Celebrating what would have been the 110th birthday of postmodern architect Philip Johnson and the 10-year anniversary of Johnson's Glass House opening to the public, artist Yayoi Kusama’s “Narcissus Garden,” which has been featured at other locations such as New York's Central Park for the Whitney Biennial and Paris' Jardin de Tuileries, has been installed at the house-turned-museum. Originally created 50 years ago for the 33rd Venice Biennale (directed by Italian art critic Gian Alberto Dell’Acqua) the Japanese-born artist’s kinetic piece will float in the man-made pond at the 49-acre site in New Canaan, Conn., until Nov. 30.
For the past 60 years, the feminist icon and trailblazer of the 1960’s counter cultural movement has been creating large-scale projects in a range of mediums, most of which are covered in so many circles to the point of creating a dizzying effect.
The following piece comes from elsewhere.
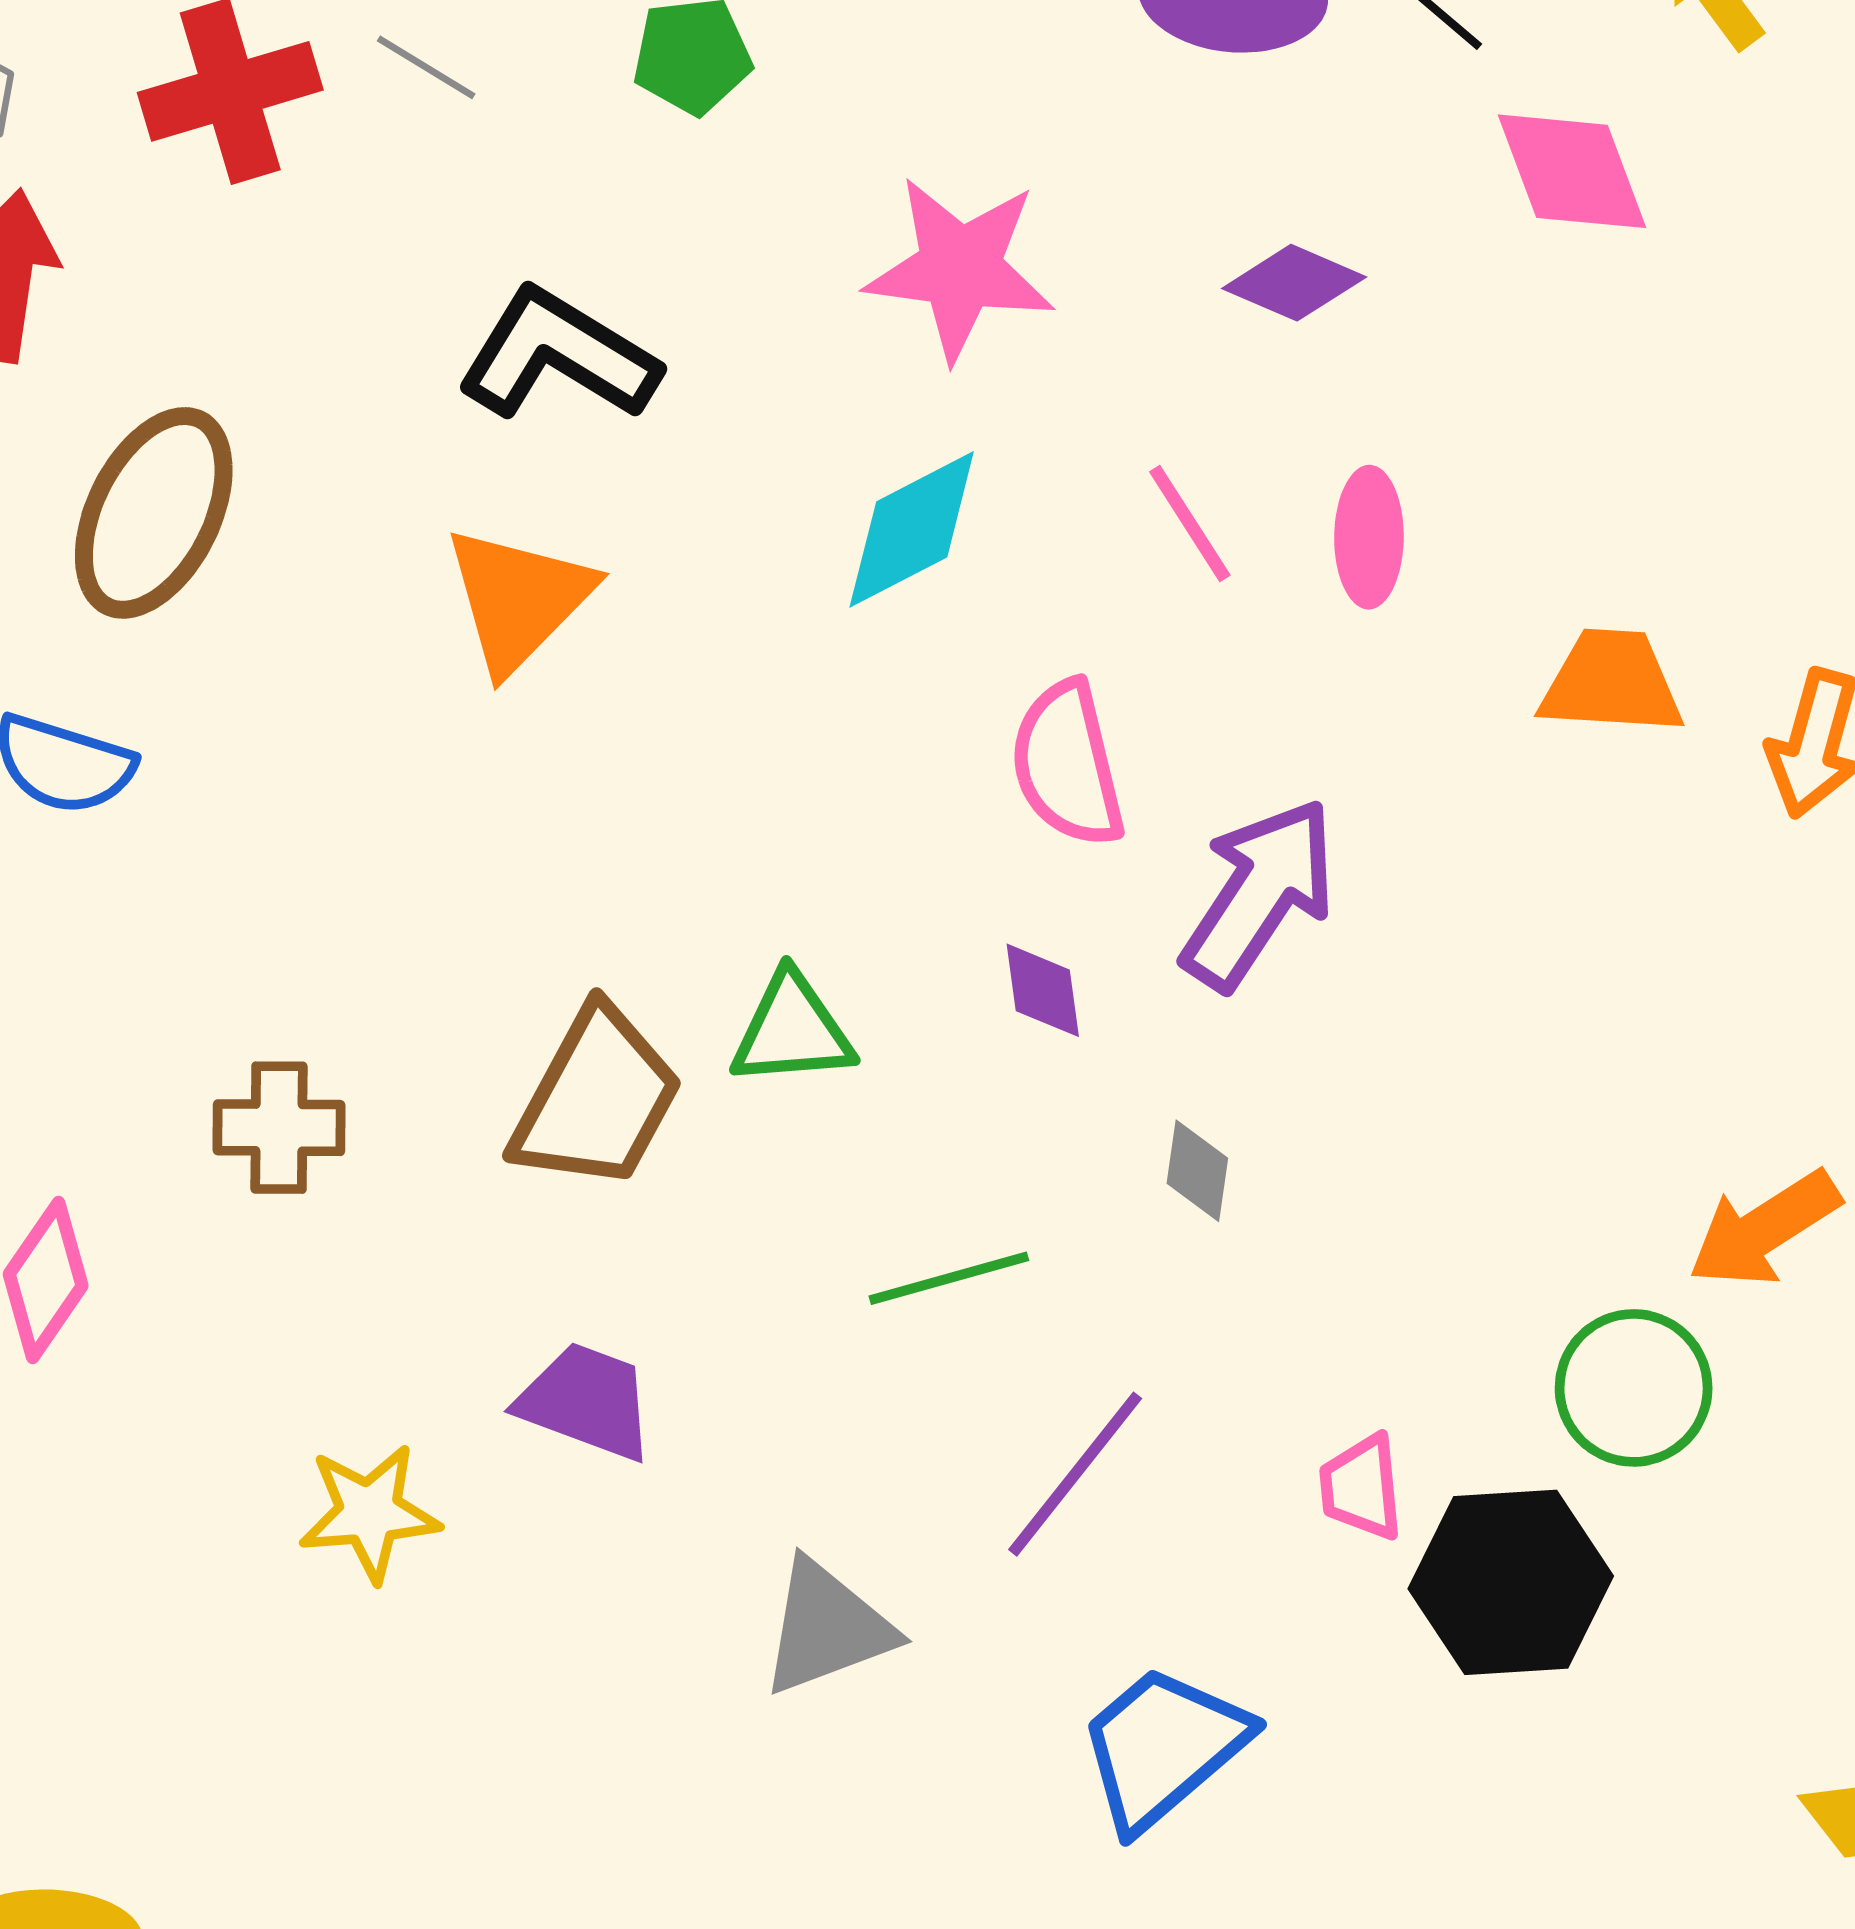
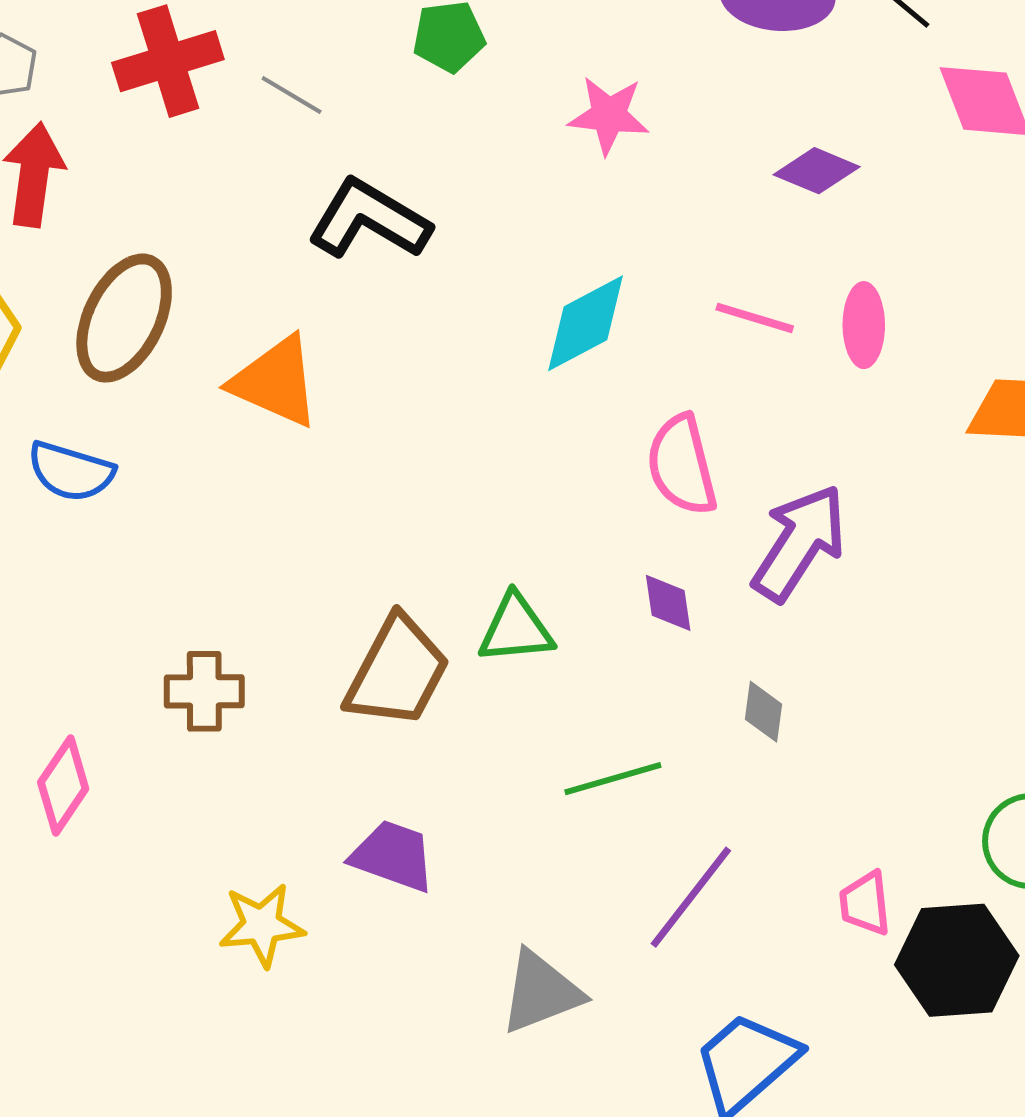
gray line: (426, 67) -> (292, 95), moved
pink star: (960, 268) -> (609, 115), moved, size x0.7
pink line: (1190, 524) -> (755, 318), turned -40
orange triangle: (518, 599) -> (275, 382), moved, turned -50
The 87-year-old artist has also extended this repetitive form in her immersive installations that use mirrors, such as her "Infinity Mirrored Room - The Souls of Millions of Light Years Away," currently featured at The Broad in Los Angeles.
“Narcissus Gardens” provides a similar experience, while amplifying the scenes of the surrounding natural environment. The multiple mirrored surfaces, comprised of 1,300 floating steel spheres each approximately 12 inches in diameter, reflects the wooded landscape. Floating next to the Johnson-designed “Pavilion in the Pond” (a concrete structure consisting of pre-fabricated concrete arches, roof segments, and base built in 1962), the installation will still maintain its own aspect of movement by flowing with the wind and water’s natural currents.
In addition to Kusama’s elder piece, her recently completed “PUMPKIN,” previously featured in Denmark's Louisana Museum of Modern Art, is installed on a concrete sculpture footing on a hillside meadow northeast of the Brick House, also designed by Johnson and built in 1949.